### What you will do
Set out the records below again exactly; skip the images.

Dataset excerpts

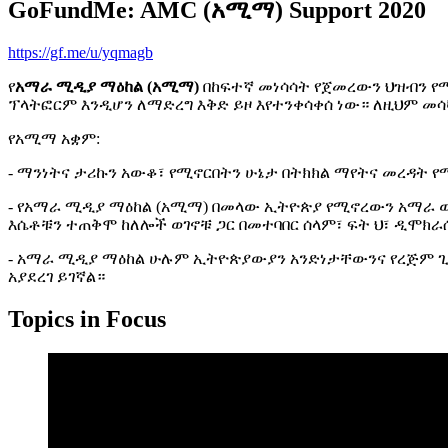
GoFundMe: AMC (አሚማ) Support 2020
https://gf.me/u/yqmagb
የ
አማራ ሚዲያ ማዕከል (አሚማ)
በከፍተኛ መነሳሳት የጀመረውን ህዝብን የ
ፕላትፎርም እንዲሆን ለማድረግ እቅድ ይዞ እየተንቀሳቀሰ ነው። ለዚህም መ
የአሚማ አቋም:
- ማንነትና ታሪኩን አውቆ፣ የሚኖርበትን ሁኔታ በትክክል ማየትና መረዳት 
- የአማራ ሚዲያ ማዕከል (አሚማ) በመላው ኢትዮጵያ የሚኖረውን አማራ ወገ
እሴቶቹን ተጠቅሞ ከለሎች ወገኖቹ ጋር በመተባበር ሰላም፣ ፍት ህ፣ ዲሞክራሲ
- አማራ ሚዲያ ማዕከል ሁሉም ኢትዮጵያውያን አንድነታቸውንና የረጅም ጊዜ 
አያደረገ ይገኛል።
Topics in Focus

### Response area
GoFundMe: AMC (አሚማ) Support 2020
https://gf.me/u/yqmagb
የ
አማራ ሚዲያ ማዕከል (አሚማ)
በከፍተኛ መነሳሳት የጀመረውን ህዝብን የ
ፕላትፎርም እንዲሆን ለማድረግ እቅድ ይዞ እየተንቀሳቀሰ ነው። ለዚህም መ
የአሚማ አቋም:
- ማንነትና ታሪኩን አውቆ፣ የሚኖርበትን ሁኔታ በትክክል ማየትና መረዳት 
- የአማራ ሚዲያ ማዕከል (አሚማ) በመላው ኢትዮጵያ የሚኖረውን አማራ ወገ
እሴቶቹን ተጠቅሞ ከለሎች ወገኖቹ ጋር በመተባበር ሰላም፣ ፍት ህ፣ ዲሞክራሲ
- አማራ ሚዲያ ማዕከል ሁሉም ኢትዮጵያውያን አንድነታቸውንና የረጅም ጊዜ 
አያደረገ ይገኛል።
Topics in Focus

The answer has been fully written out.